Pittsburgh motorcycle officers Downtown during a June 4, 2020 rally against racism and police violence. (Photo by Jay Manning/PublicSource)

The Fraternal Order of Police rank-and-file rejected the administration’s proposals, triggering binding arbitration and testing Gainey’s commitment to a core campaign theme.

by Rich Lord, PublicSource

The City of Pittsburgh offered its police union substantial raises for new hires, but also sought big changes to disciplinary procedures, in a final offer that the rank-and-file ultimately rejected.

That September rejection — by a vote of 377 to 206, according to Fraternal Order of Police [FOP] President Robert Swartzwelder — sends the union and city into binding arbitration with its contract set to expire on Dec. 31.

Police will still be working on New Year’s Day; a 54-year-old law will keep them on the job as three arbitrators hear both sides and craft the next contract.

It may be up to the arbitrators, though, to determine whether the new administration’s vision for policing gets beyond the embryonic stage.
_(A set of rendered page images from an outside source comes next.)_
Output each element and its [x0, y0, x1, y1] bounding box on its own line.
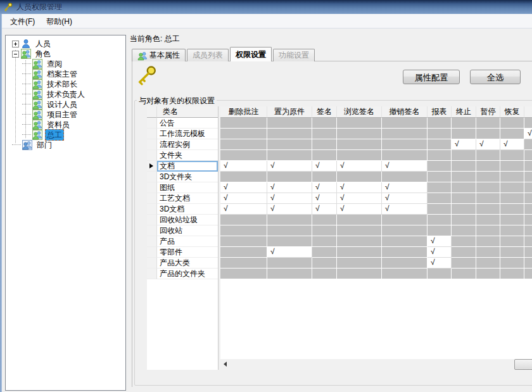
- tree-item-设计人员[interactable]: 设计人员: [6, 99, 125, 110]
- permission-cell-流程实例-签名[interactable]: [312, 139, 337, 150]
- permission-cell-文件夹-恢复[interactable]: [500, 150, 524, 161]
- permission-cell-产品大类-报表[interactable]: √: [428, 258, 452, 269]
- permission-cell-产品的文件夹-报表[interactable]: [428, 269, 452, 279]
- row-header[interactable]: [147, 172, 157, 182]
- class-name-cell-3D文档[interactable]: 3D文档: [157, 204, 218, 215]
- permission-cell-3D文件夹-浏览签名[interactable]: [337, 172, 382, 182]
- tree-item-label[interactable]: 设计人员: [45, 99, 79, 110]
- permission-cell-零部件-删除批注[interactable]: [220, 247, 267, 258]
- permission-cell-图纸-删除批注[interactable]: √: [220, 182, 267, 193]
- row-header[interactable]: [147, 236, 157, 247]
- tree-item-label[interactable]: 查阅: [45, 59, 64, 69]
- permission-cell-3D文档-恢复[interactable]: [500, 204, 524, 215]
- permission-cell-产品的文件夹-暂停[interactable]: [476, 269, 500, 279]
- row-header[interactable]: [147, 258, 157, 269]
- permission-cell-3D文档-置为原件[interactable]: √: [267, 204, 312, 215]
- permission-cell-工艺文档-签名[interactable]: √: [312, 193, 337, 204]
- permission-cell-回收站-报表[interactable]: [428, 225, 452, 236]
- collapse-icon[interactable]: [12, 51, 19, 58]
- permission-cell-产品大类-签名[interactable]: [312, 258, 337, 269]
- tree-item-label[interactable]: 总工: [45, 129, 64, 141]
- permission-cell-产品的文件夹-浏览签名[interactable]: [337, 269, 382, 279]
- permission-cell-工作流元模板-置为原件[interactable]: [267, 129, 312, 139]
- permission-cell-回收站-暂停[interactable]: [476, 225, 500, 236]
- tree-item-label[interactable]: 资料员: [45, 120, 72, 130]
- permission-cell-3D文件夹-置为原件[interactable]: [267, 172, 312, 182]
- attr-config-button[interactable]: 属性配置: [403, 70, 460, 84]
- permission-cell-回收站垃圾-终止[interactable]: [452, 215, 476, 225]
- permission-cell-产品大类-终止[interactable]: [452, 258, 476, 269]
- permission-cell-产品-报表[interactable]: √: [428, 236, 452, 247]
- permission-cell-产品大类-撤销签名[interactable]: [382, 258, 428, 269]
- class-name-cell-回收站垃圾[interactable]: 回收站垃圾: [157, 215, 218, 225]
- tree-item-总工[interactable]: 总工: [6, 130, 125, 140]
- permission-cell-零部件-浏览签名[interactable]: [337, 247, 382, 258]
- permission-cell-回收站垃圾-恢复[interactable]: [500, 215, 524, 225]
- scroll-left-button[interactable]: [220, 359, 231, 370]
- class-name-cell-3D文件夹[interactable]: 3D文件夹: [157, 172, 218, 182]
- permission-cell-文档-启[interactable]: [524, 161, 532, 172]
- permission-cell-公告-撤销签名[interactable]: [382, 118, 428, 129]
- permission-cell-文件夹-撤销签名[interactable]: [382, 150, 428, 161]
- class-name-cell-文件夹[interactable]: 文件夹: [157, 150, 218, 161]
- permission-cell-图纸-撤销签名[interactable]: √: [382, 182, 428, 193]
- horizontal-scrollbar[interactable]: [220, 359, 532, 370]
- row-header[interactable]: [147, 129, 157, 139]
- permission-cell-公告-暂停[interactable]: [476, 118, 500, 129]
- tree-item-label[interactable]: 技术负责人: [45, 89, 87, 99]
- permission-cell-3D文件夹-报表[interactable]: [428, 172, 452, 182]
- tree-item-技术负责人[interactable]: 技术负责人: [6, 89, 125, 99]
- permission-cell-零部件-启[interactable]: [524, 247, 532, 258]
- permission-cell-3D文件夹-删除批注[interactable]: [220, 172, 267, 182]
- permission-cell-3D文档-签名[interactable]: √: [312, 204, 337, 215]
- permission-cell-零部件-终止[interactable]: [452, 247, 476, 258]
- tree-item-label[interactable]: 角色: [34, 49, 53, 59]
- permission-cell-产品-浏览签名[interactable]: [337, 236, 382, 247]
- permission-cell-零部件-恢复[interactable]: [500, 247, 524, 258]
- permission-cell-流程实例-恢复[interactable]: √: [500, 139, 524, 150]
- permission-cell-图纸-报表[interactable]: [428, 182, 452, 193]
- tab-基本属性[interactable]: 基本属性: [132, 49, 186, 61]
- permission-cell-文件夹-删除批注[interactable]: [220, 150, 267, 161]
- row-header[interactable]: [147, 247, 157, 258]
- permission-cell-流程实例-撤销签名[interactable]: [382, 139, 428, 150]
- class-name-cell-工艺文档[interactable]: 工艺文档: [157, 193, 218, 204]
- permission-cell-回收站-终止[interactable]: [452, 225, 476, 236]
- permission-cell-回收站-恢复[interactable]: [500, 225, 524, 236]
- permission-cell-零部件-报表[interactable]: √: [428, 247, 452, 258]
- permission-cell-产品大类-暂停[interactable]: [476, 258, 500, 269]
- permission-cell-产品的文件夹-启[interactable]: [524, 269, 532, 279]
- permission-cell-工艺文档-置为原件[interactable]: √: [267, 193, 312, 204]
- tree-item-label[interactable]: 人员: [34, 39, 53, 49]
- row-header[interactable]: [147, 150, 157, 161]
- permission-cell-文档-签名[interactable]: √: [312, 161, 337, 172]
- permission-cell-零部件-暂停[interactable]: [476, 247, 500, 258]
- scrollbar-thumb[interactable]: [514, 359, 532, 370]
- permission-cell-产品大类-恢复[interactable]: [500, 258, 524, 269]
- permission-cell-产品的文件夹-置为原件[interactable]: [267, 269, 312, 279]
- permission-cell-图纸-恢复[interactable]: [500, 182, 524, 193]
- permission-cell-回收站-浏览签名[interactable]: [337, 225, 382, 236]
- permission-cell-工作流元模板-浏览签名[interactable]: [337, 129, 382, 139]
- permission-cell-公告-签名[interactable]: [312, 118, 337, 129]
- permission-cell-产品大类-浏览签名[interactable]: [337, 258, 382, 269]
- permission-cell-产品-签名[interactable]: [312, 236, 337, 247]
- permission-cell-产品大类-置为原件[interactable]: [267, 258, 312, 269]
- row-header[interactable]: [147, 215, 157, 225]
- permission-cell-流程实例-删除批注[interactable]: [220, 139, 267, 150]
- row-header[interactable]: [147, 182, 157, 193]
- tree-item-部门[interactable]: 部门: [6, 140, 125, 150]
- permission-cell-3D文档-终止[interactable]: [452, 204, 476, 215]
- class-name-cell-流程实例[interactable]: 流程实例: [157, 139, 218, 150]
- permission-cell-公告-报表[interactable]: [428, 118, 452, 129]
- permission-cell-回收站垃圾-启[interactable]: [524, 215, 532, 225]
- row-header[interactable]: [147, 161, 157, 172]
- permission-cell-3D文件夹-撤销签名[interactable]: [382, 172, 428, 182]
- permission-cell-3D文件夹-签名[interactable]: [312, 172, 337, 182]
- permission-cell-文件夹-暂停[interactable]: [476, 150, 500, 161]
- permission-cell-流程实例-暂停[interactable]: √: [476, 139, 500, 150]
- class-name-cell-产品的文件夹[interactable]: 产品的文件夹: [157, 269, 218, 279]
- permission-cell-流程实例-终止[interactable]: √: [452, 139, 476, 150]
- permission-cell-文件夹-浏览签名[interactable]: [337, 150, 382, 161]
- permission-cell-流程实例-报表[interactable]: [428, 139, 452, 150]
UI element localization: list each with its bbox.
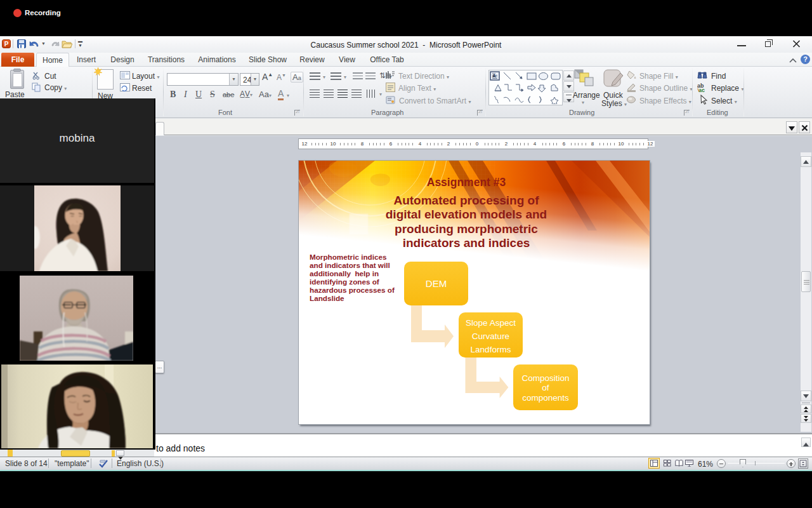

Mayor Ed Gainey ran last year on a platform of implementing community-oriented policing instead of “overpolicing” of Black neighborhoods; recruiting more minority officers; disciplining and firing police who commit misconduct and shifting some funds from law enforcement to social work.

His administration’s final offer to the police union suggests that the cost of policing will be going up and outlines an ambitious plan to revamp discipline which has proved, so far, to be a hard sell.

“We are disappointed that the FOP has decided to reject our last, best, and final offer,” Gainey said in a statement provided in response to 12 questions from PublicSource. The administration, he continued, “believed that our proposal would have created a fair contract that would have helped us build the right type of policing to reflect the values of our city.”

Big raises, skewed to the bottom

The raises offered by the Gainey administration to the FOP range from 24% for first-year officers to 6% for lieutenants. Inflation is now estimated at more than 8% over the last 12 months.